One note: the book was designed by Italian studio Asterion Press, and there are a few instances where the translations show. Nothing major, the work they did was exceptional and I seriously doubt any of us could do better on an Italian published book. When reading, be a bit forgiving of a few awkwardly worded sentences.
One of the things I enjoyed the most was the way the book was written for the roleplayer, with interesting notes on relations between wizards and other classes, how the wizard fits in a party and ways these new powers, paths and feats can be used to fill a RP niche. For those players interested in just the crunch, these sections are easily skipped over, but I’m glad they are included for the player interested in a little depth.
The limited origins within the PHB are resolved here: seven fresh new origins for your spell-slinger! There is a lot of breadth to these: serious variety in the direction your spellcaster can come from and ultimately go.
There are a ton of new feats, powers and rituals. Over a dozen new Paragon Paths are introduced. There are also new implements added: Dragonmask, The Hat of Wizardry, Safeguard Shield and Unreal Mirror. Also included are of course the hordes of magical toys to play with (including ones with “upgrade slots”)
Now delving in to the nuts and bolts of all of these I did find a couple that were questionable: a metamagic feat that used one healing surge to regain 50% of the HP.
People are going to raise questions about the Power Creep. I do think that a number of powers listed in QW are a bit “better” than the original ones in the PHB. Better as far as having more bang for the buck. Not a lot, but enough that some folks may complain. This is the first of these books, and as the Ranger and Warrior and Warlock get theirs, they will also get a bit of a “bump”. I think this Power Creep is inevitable: as long as more books are published, more powers are revealed; those character classes will get a bit of extra “power”. The way I see it, the Wizard needed a bit of a “bump” anyhow.

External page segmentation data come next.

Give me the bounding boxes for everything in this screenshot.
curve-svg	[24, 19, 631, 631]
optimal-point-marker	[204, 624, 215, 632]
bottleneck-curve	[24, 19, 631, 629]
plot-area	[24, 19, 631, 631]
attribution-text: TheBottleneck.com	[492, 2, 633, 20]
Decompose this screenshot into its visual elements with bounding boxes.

All of these powers etc. are nice examples of what can be done with the D&D 4E system. Any of these powers, feats, and origins can easily be strip-mined and tweaked to fit other classes. Many of the effects are hot-swappable. A creative player or DM will have a lot of fun with this book; it’s a good resource for both.

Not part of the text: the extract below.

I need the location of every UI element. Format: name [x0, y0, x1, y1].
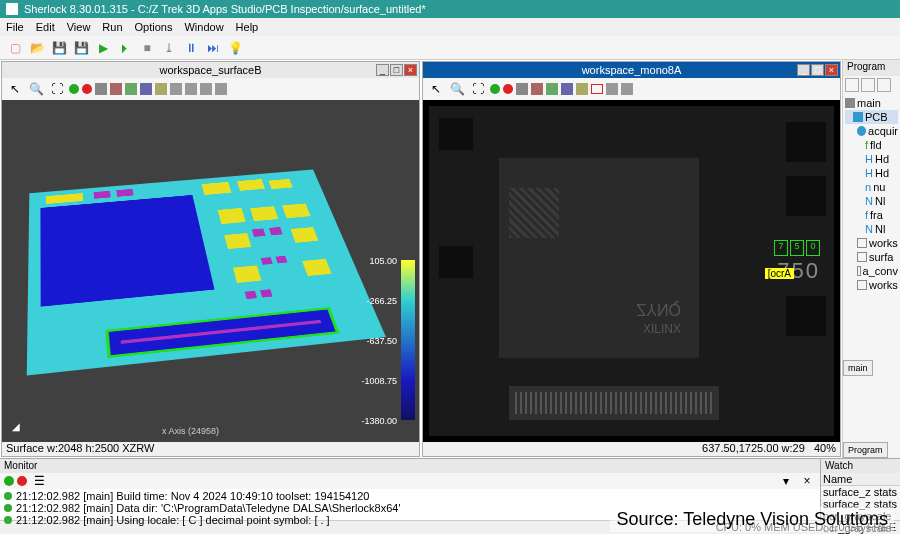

Of course it has to be said that with any supplement it needs to be approved by your DM first. There is going to be some material that at first glance a DM will freak about: Chronomancers anyone?

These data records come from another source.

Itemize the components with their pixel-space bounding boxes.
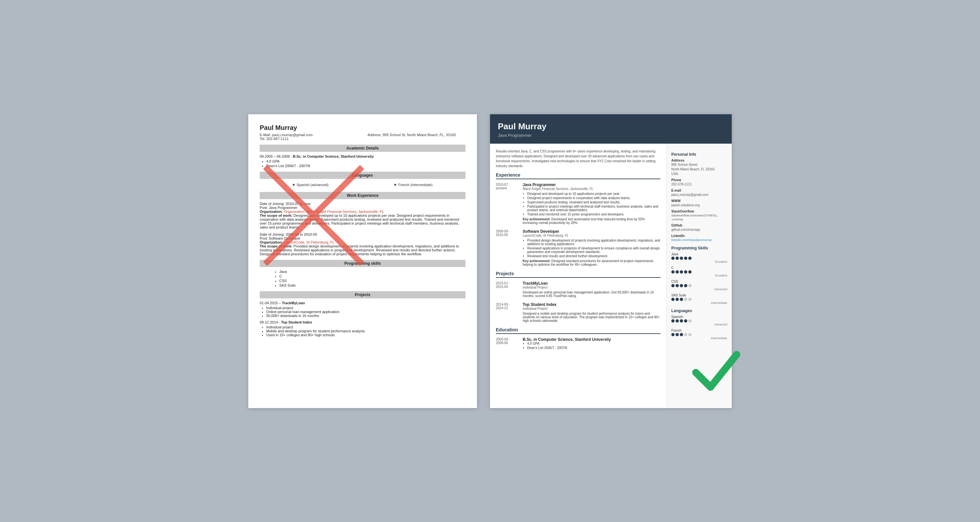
lang-row-spanish: Spanish Advanced: [671, 315, 727, 326]
proj1-b1: Individual project: [266, 306, 466, 310]
work1-org: Organization: Organization: Black Knight…: [260, 209, 466, 214]
skill-css: CSS: [279, 279, 466, 283]
sidebar-linkedin-value: linkedin.com/in/pauljansmurray: [671, 238, 727, 242]
exp1-company: Black Knight Financial Services, Jackson…: [523, 187, 660, 190]
dot: [684, 298, 687, 301]
proj2-b2: Mobile and desktop program for student p…: [266, 329, 466, 333]
dot: [671, 257, 675, 260]
academic-bullet-1: 4.0 GPA: [266, 159, 466, 163]
lang-dots-spanish: [671, 319, 727, 322]
proj1-title-r: TrackMyLoan: [523, 281, 660, 286]
proj2-type-r: Individual Project: [523, 307, 660, 311]
work2-scope: The scope of work: Provided design devel…: [260, 244, 466, 256]
dot: [676, 284, 679, 287]
left-contact: E-Mail: paul.j.murray@gmail.com Tel: 202…: [260, 133, 466, 141]
lang-name-spanish: Spanish: [671, 315, 727, 319]
left-lang-1: Spanish (advanced): [293, 183, 329, 187]
left-languages-title: Languages: [260, 172, 466, 179]
dot: [684, 319, 687, 322]
lang-dots-french: [671, 333, 727, 336]
left-project-2: 09-12.2014 - Top Student Index Individua…: [260, 320, 466, 337]
proj1-desc-r: Developed an online personal loan manage…: [523, 290, 660, 298]
academic-date: 09.2005 – 06.2008 -: [260, 154, 293, 158]
right-exp-2: 2008-09 -2010-05 Software Developer Laun…: [496, 229, 660, 267]
academic-bullet-2: Dean's List 2006/7 - 2007/8: [266, 164, 466, 168]
dot: [684, 270, 687, 274]
right-projects-title: Projects: [496, 271, 660, 278]
left-work-entry-1: Date of Joining: 2010-07 to now Post: Ja…: [260, 202, 466, 229]
exp1-content: Java Programmer Black Knight Financial S…: [523, 182, 660, 225]
addr-line2: North Miami Beach, FL 33160: [671, 167, 714, 171]
left-academic-entry: 09.2005 – 06.2008 - B.Sc. in Computer Sc…: [260, 154, 466, 168]
exp1-b3: Supervised products testing, reviewed an…: [527, 200, 660, 204]
exp2-content: Software Developer LaunchCode, St Peters…: [523, 229, 660, 267]
right-sidebar: Personal Info Address 995 School Street …: [667, 144, 732, 408]
sidebar-skills-title: Programming Skills: [671, 246, 727, 251]
edu1-b1: 4.0 GPA: [527, 342, 660, 345]
work1-date: Date of Joining: 2010-07 to now: [260, 202, 466, 206]
proj2-content-r: Top Student Index Individual Project Des…: [523, 302, 660, 322]
dot: [671, 284, 675, 287]
sidebar-email-label: E-mail: [671, 189, 727, 192]
skill-dots-java: [671, 257, 727, 260]
proj1-bullets: Individual project Online personal loan …: [266, 306, 466, 317]
dot: [680, 319, 683, 322]
lang-dot-1: [293, 184, 295, 186]
left-contact-right: Address: 995 School St, North Miami Beac…: [358, 133, 466, 141]
sidebar-www-label: WWW: [671, 199, 727, 203]
dot: [671, 333, 675, 336]
left-project-1: 01-04.2015 – TrackMyLoan Individual proj…: [260, 301, 466, 317]
edu1-b2: Dean's List 2006/7 - 2007/8: [527, 346, 660, 350]
exp1-jobtitle: Java Programmer: [523, 182, 660, 187]
proj2-bullets: Individual project Mobile and desktop pr…: [266, 325, 466, 337]
right-job-title: Java Programmer: [498, 133, 724, 138]
skill-dots-sas: [671, 298, 727, 301]
skill-c: C: [279, 274, 466, 278]
proj1-title: TrackMyLoan: [282, 301, 305, 305]
right-name: Paul Murray: [498, 121, 724, 132]
academic-degree: B.Sc. in Computer Science, Stanford Univ…: [293, 154, 374, 158]
sidebar-www-value: paulm.solutions.org: [671, 203, 727, 208]
right-resume: Paul Murray Java Programmer Results-orie…: [490, 114, 732, 408]
skill-row-java: Java Excellent: [671, 252, 727, 263]
work2-org: Organization: LaunchCode, St Petersburg,…: [260, 240, 466, 244]
exp1-bullets: Designed and developed up to 10 applicat…: [527, 192, 660, 216]
skill-java: Java: [279, 270, 466, 274]
sidebar-linkedin-label: LinkedIn: [671, 234, 727, 238]
dot: [676, 257, 679, 260]
dot: [688, 270, 692, 274]
sidebar-phone-label: Phone: [671, 178, 727, 182]
sidebar-so-label: StackOverflow: [671, 209, 727, 213]
left-skills-title: Programming skills: [260, 260, 466, 267]
dot: [684, 284, 687, 287]
sidebar-github-value: github.com/murrayp: [671, 227, 727, 232]
sidebar-so-value: stackoverflow.com/users/157997/p...-j-mu…: [671, 214, 727, 222]
skill-dots-css: [671, 284, 727, 287]
right-summary: Results-oriented Java, C, and CSS progra…: [496, 149, 660, 168]
left-email: E-Mail: paul.j.murray@gmail.com: [260, 133, 358, 137]
left-skills-list: Java C CSS SAS Suite: [279, 270, 466, 287]
lang-level-french: Intermediate: [671, 336, 727, 340]
sidebar-email-value: paul.j.murray@gmail.com: [671, 193, 727, 197]
addr-line3: USA: [671, 172, 678, 176]
sidebar-github-label: GitHub: [671, 224, 727, 227]
dot: [684, 257, 687, 260]
proj2-title-r: Top Student Index: [523, 302, 660, 307]
left-work-title: Work Experience: [260, 192, 466, 199]
left-work-entry-2: Date of Joining: 2008-09 to 2010-05 Post…: [260, 232, 466, 256]
exp2-jobtitle: Software Developer: [523, 229, 660, 234]
dot: [688, 257, 692, 260]
addr-line1: 995 School Street: [671, 163, 697, 167]
dot: [684, 333, 687, 336]
right-proj-1: 2015-01 -2015-04 TrackMyLoan Individual …: [496, 281, 660, 298]
skill-sas: SAS Suite: [279, 283, 466, 287]
exp2-date: 2008-09 -2010-05: [496, 229, 519, 267]
edu1-degree: B.Sc. in Computer Science, Stanford Univ…: [523, 337, 660, 342]
exp1-b4: Participated in project meetings with te…: [527, 205, 660, 212]
dot: [688, 298, 692, 301]
exp1-b5: Trained and mentored over 15 junior prog…: [527, 213, 660, 216]
skill-level-c: Excellent: [671, 274, 727, 277]
left-languages-row: Spanish (advanced) French (intermediate): [260, 181, 466, 188]
right-main: Results-oriented Java, C, and CSS progra…: [490, 144, 667, 408]
proj2-date: 09-12.2014 -: [260, 320, 281, 324]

That said, good DMs should be able to use the same book and create interesting challenges for these new characters. Actually, I’ve always felt that every time a new book like this came out that I was opening Pandora’s Box: while I get to use a small part of the book for MY character, the DM gets the whole book to make a fun-house from The Nine Hells for the NPCs, monsters and for us, the PCs to enter.
The Quintessential Wizard is 144 Pages long. Softcover, Perfect-Bound. It’s a solid printing; no loose pages. It should easily hold up to many years of gamer use and abuse. The cover is full-color and the interior is grayscale as far as the artwork goes.
While a couple of the images are a bit wonky, overall the artwork is very good. I really liked the work of Maichol Quinto and Emiliano Petrozzi. There were some other images I really liked but wasn’t sure who produced them. The layout was well done; this can easily sit beside any of the WotC books and be used without excessive hair-pulling. No index, but it has a good Table of Contents. The Quintessential Wizard costs US $24.95 (print) or $17.47 (eBook). This is par for the course.
Overall I enjoyed the book. The material is extremely useful, largely balanced, well laid out, and pleasing to the eye at a reasonable price-point. Definitely worth picking up!